We see that this results in a slightly lower sea-level rise estimate than with the previous equation due to the thermosteric effect of submarine (and iceberg) melt. The delayed sea-level rise is very small, partly because the halosteric increase of melting an iceberg only affects the volume of the iceberg that is below sea-level, while the thermosteric effect affects the whole iceberg (neglecting atmospheric melt of the iceberg's part above sea-level). You can play around with the values of the parameters and look how that changes the results; e.g. put f_c = 1 and f_sm = 0 to see what would change if all the Earth's glacier ice would somehow calv at once.

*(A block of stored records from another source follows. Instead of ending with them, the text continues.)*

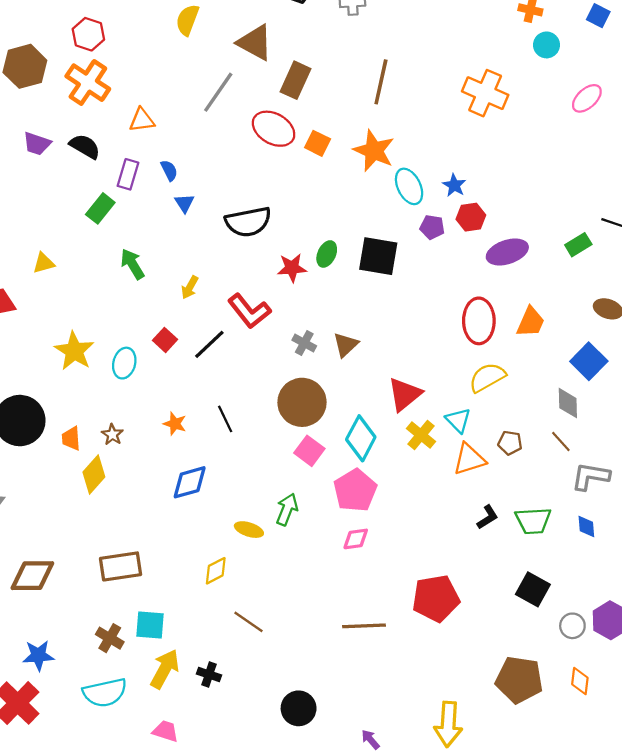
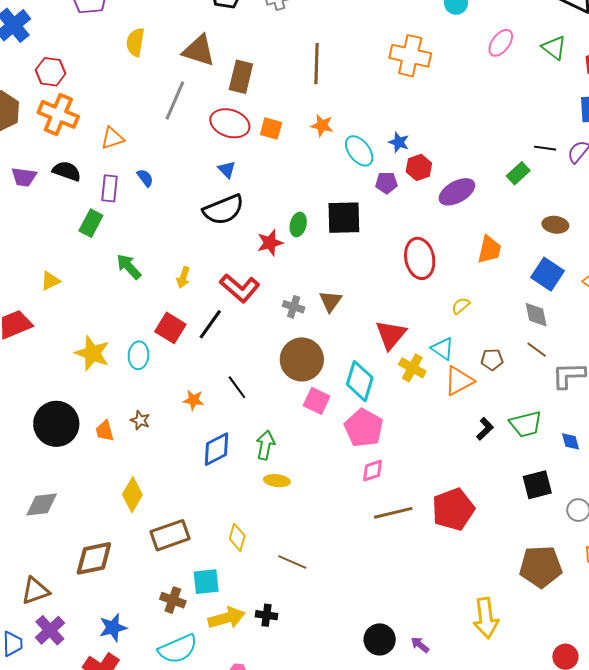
orange star: (374, 151) -> (322, 125), size x0.6
blue triangle: (185, 203) -> (227, 169), moved
red ellipse: (479, 321) -> (420, 258), moved
red square: (165, 340) -> (170, 328), size x1.4
yellow semicircle: (487, 377) -> (461, 306), size x0.6
yellow diamond: (94, 475) -> (132, 495), moved
green arrow: (287, 509) -> (265, 445), moved
blue diamond: (586, 526) -> (570, 441), moved
yellow diamond: (216, 571) -> (237, 537), moved, turned -36
black square: (533, 589) -> (537, 485), turned -32
brown line: (364, 626) -> (393, 513), moved
yellow arrow: (165, 669) -> (227, 618), turned 57
black circle: (299, 708) -> (380, 639), moved

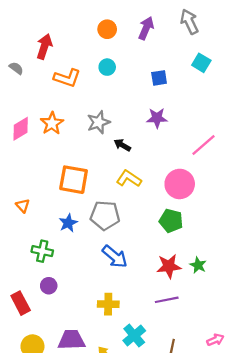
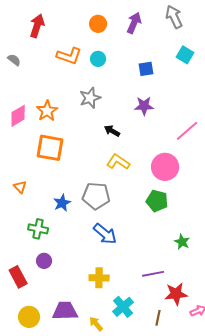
red arrow: (44, 47) -> (37, 26), moved
orange L-shape: (67, 78) -> (69, 56), moved
gray star: (98, 122) -> (90, 98), moved
orange square: (74, 180) -> (50, 148), moved
red star: (169, 266) -> (176, 294), moved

To make the previous equation a bit slimmer, we neglect submarine melt and the thermosteric ($f_T$) effect. The equation then becomes:

$$ h_{sl} = \frac{V_{tot} \cdot (f_c \cdot f_2 + (1 - f_c) \cdot f_1 + f_c \cdot f_2 \cdot f_h) - V_{bsl}} {A_{ocean}} $$This equation accounts for part of the ice mass being added to the oceans in the form of icebergs. The last term in the large parentheses is the delayed increase in ocean volume due to melting those via solely the halosteric effect. In this case we take the calved volume to be 15 %.

In [9]:

```
def compute_slr4(v_tot, v_bsl):
"""slr4"""
rho = 900
rho_w = 1000
rho_s = 1028
f2 = rho/rho_s
f1 = rho/rho_w
A_oc = 362.5 * 1e9
f_c = 0.15
f_h = (rho_s - rho_w) / rho_w
total = (v_tot * (f_c * f2 + f1 * (1-f_c) + f_c * f2 * f_h) - v_bsl) / A_oc
immediate = (v_tot * (f_c * f2 + f1 * (1-f_c)) - v_bsl) / A_oc
delayed = (v_tot * f_c * f2 * f_h) / A_oc
return total, immediate, delayed
total_slr4 = compute_slr4(data.vol_itmix_m3.sum(), data.vol_bsl_itmix_m3.sum())
odf = pd.DataFrame(index=['SLR'])
odf['Total'] = total_slr4[0]
odf['Immediate'] = total_slr4[1]
odf['Delayed'] = total_slr4[2]
odf['Diff. to F19'] = total_slr4[0] - total_slr
odf['Diff. to Eq. 2'] = total_slr4[0] - total_slr2
odf.T
```

Out[9]:

As we do not take the extraction of ocean heat for ice melt into account with this formula, there is no difference in total sea-level rise compared to the second equation in this Notebook, but we get a simple estimate of delayed sea-level rise due to the halosteric effect.